One hundred life-sized color facsimiles of Emily Dickinson’s late experimental poems on envelopes appear with print transcriptions in The Gorgeous Nothings. Seen through the eyes of the artist Jen Bervin and made possible by years of work by the Dickinson scholar Marta Werner, the book presents Emily Dickinson in an entirely new light. These envelope facsimiles present the poet unedited, in full color: The late poems exactly as she wrote them.

Emily Dickinson was born in Amherst, Massachusetts on December 10, 1830. Although one of America's most acclaimed poets, the bulk of her work was not published until well after her death on May 15, 1886. The few poems published in her lifetime were not received with any great fanfare. After her death, Dickinson's sister Lavinia found over 1,700 poems Emily had written and stashed away in a drawer -- the accumulation of a life's obsession with words. Critics have agreed that Dickinson's poetry was well ahead of its time. Today she is considered one of the best poets of the English language. Except for a year spent at Mount Holyoke Female Seminary in South Hadley, Dickinson spent her entire life in the family home in Amherst, Massachusetts. She never married and began to withdraw from society, eventually becoming a recluse. Dickinson's poetry engages the reader and requires his or her participation. Full of highly charged metaphors, her free verse and choice of words are best understood when read aloud. Dickinson's punctuation and capitalization, not orthodox by Victorian standards and called "spasmodic" by her critics, give greater emphasis to her meanings.

Poet and visual artist Jen Bervin's work brings together text and textile in a practice that encompasses poetry, artist books, large-scale art works, and archival research. Her poetry/artist books include The Dickinson Composites (Granary Books, 2010), The Silver Book (Ugly Duckling Presse chapbook, 2010), The Desert (Granary Books, 2008), A Non- Breaking Space (UDP, 2005, web-only), The Red Box (UDP, 2004), and NETS (Ugly Ducling Presse, 2004).
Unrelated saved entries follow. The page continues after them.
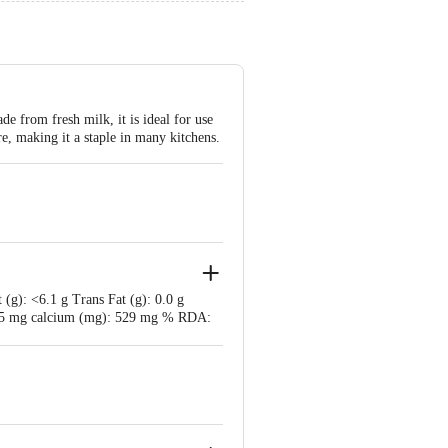
de from fresh milk, it is ideal for use
ure, making it a staple in many kitchens.
 (g): <6.1 g Trans Fat (g): 0.0 g
 125 mg calcium (mg): 529 mg % RDA:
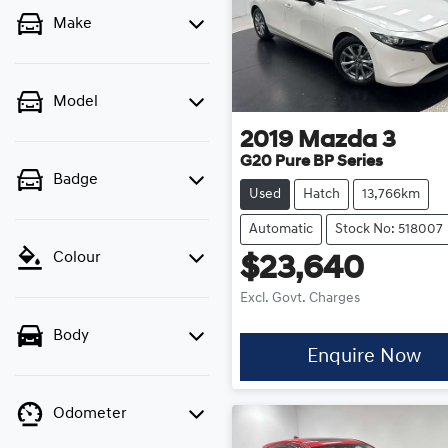
Make
Model
2019
Mazda
3
G20 Pure BP Series
Badge
Used
Hatch
13,766km
Automatic
Stock No: 518007
Colour
$23,640
Excl. Govt. Charges
Body
Enquire Now
Odometer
Bervin's work has been shown at The Walker Art Center and The Wright Exhibition Space, and is in many special collections including the Beinecke Rare Book and Manuscript Library at Yale University, The J. Paul Getty Museum, Stanford University, Bibliotheque Nationale de France, and the British Library. She has received fellowships in art and writing from The Josef and Anni Albers Foundation, The New York Foundation for the Arts, Centrum, The MacDowell Colony, Visual Studies Workshop, and The Camargo Foundation and is an editor-at-large for jubilat. Bervin will teach at Vermont College of Fine Arts and Harvard University in 2011. She lives and works in Brooklyn, New York.

Acclaimed poet Susan Howe, winner of the last Bollingen Prize, is the author of the seminal work, My Emily Dickinson.